On this wikipedia page: https://en.wikipedia.org/wiki/Profinite_integer, we find the equation $$\widehat{\mathbb{Z}} = \prod_p \mathbb{Z}_p$$ which says that the profinite completion of the integers equals the product over the various primes of the $p$-adic integers $\mathbb{Z}_p$. Now, I just started reading up on this stuff, but this strikes me as a very strange thing. I would expect to have $\widehat{\mathbb{Z}} \subseteq \prod_p \mathbb{Z}_p$, but not equality. Why am I confused? Well, the definition $$\widehat{\mathbb{Z}} = \lim_\leftarrow \mathbb{Z} /{n\mathbb{Z}}$$ makes me want to think of $\widehat{\mathbb{Z}}$ as a sort of overgroup of all the $\mathbb{Z}/n\mathbb{Z}$, a sort of largest group of formal integers which still manage to have well-defined remainders modulo every integer $n$.
On the other hand, each $\mathbb{Z}_p$ contains a copy of $\mathbb{Z}$ and so, from the equation at the top, we have a copy of $\prod_p \mathbb{Z} \subseteq \widehat{\mathbb{Z}}$. This seems strange. Given a list of integers $x = (x_p) \in \prod_p \mathbb{Z}$, how do I go about extracting the remainders of $x$ modulo various integers?

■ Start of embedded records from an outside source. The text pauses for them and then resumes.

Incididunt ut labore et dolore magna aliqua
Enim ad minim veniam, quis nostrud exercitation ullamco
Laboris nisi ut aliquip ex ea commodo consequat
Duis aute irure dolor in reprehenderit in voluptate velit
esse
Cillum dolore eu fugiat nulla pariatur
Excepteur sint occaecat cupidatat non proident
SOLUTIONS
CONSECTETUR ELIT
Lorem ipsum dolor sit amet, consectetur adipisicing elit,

To ask a more concrete question, consider the element $x = (x_p) \in \prod_p \mathbb{Z} \subseteq \widehat{\mathbb{Z}}$ with $x_2 = m \in \mathbb{Z} \subseteq \mathbb{Z}_2$ and $x_3 = n \in \mathbb{Z} \subseteq \mathbb{Z}_3$ and $x_p =0$ for $p \neq 2,3$. What is the remainder of $x$ in $\mathbb{Z}/6\mathbb{Z}$? Presumably something constructible in terms of $m$ and $n$?

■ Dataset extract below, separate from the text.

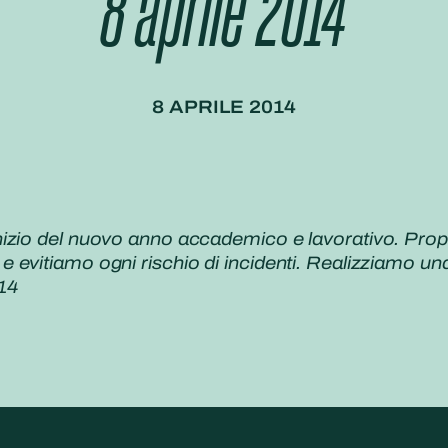
8 aprile 2014
8 APRILE 2014
nizio del nuovo anno accademico e lavorativo. Pro
evitiamo ogni rischio di incidenti. Realizziamo una 
14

The remainder of your $x$ in the last paragraph modulo $6$ is the unique residue modulo $6$ solving $x\equiv m\pmod 2$ and $x\equiv n\pmod 3$.
In general let $n=p_1^{k_1}\cdots p_r^{k_r}$. Then the remainder of $x=(x_p)$ modulo $n$ is the simultaneous solution of $x\equiv x_{p_j}\pmod{p_j^{k_j}}$ for $j=1,\ldots,r$ (by the Chinese Remainder Theorem).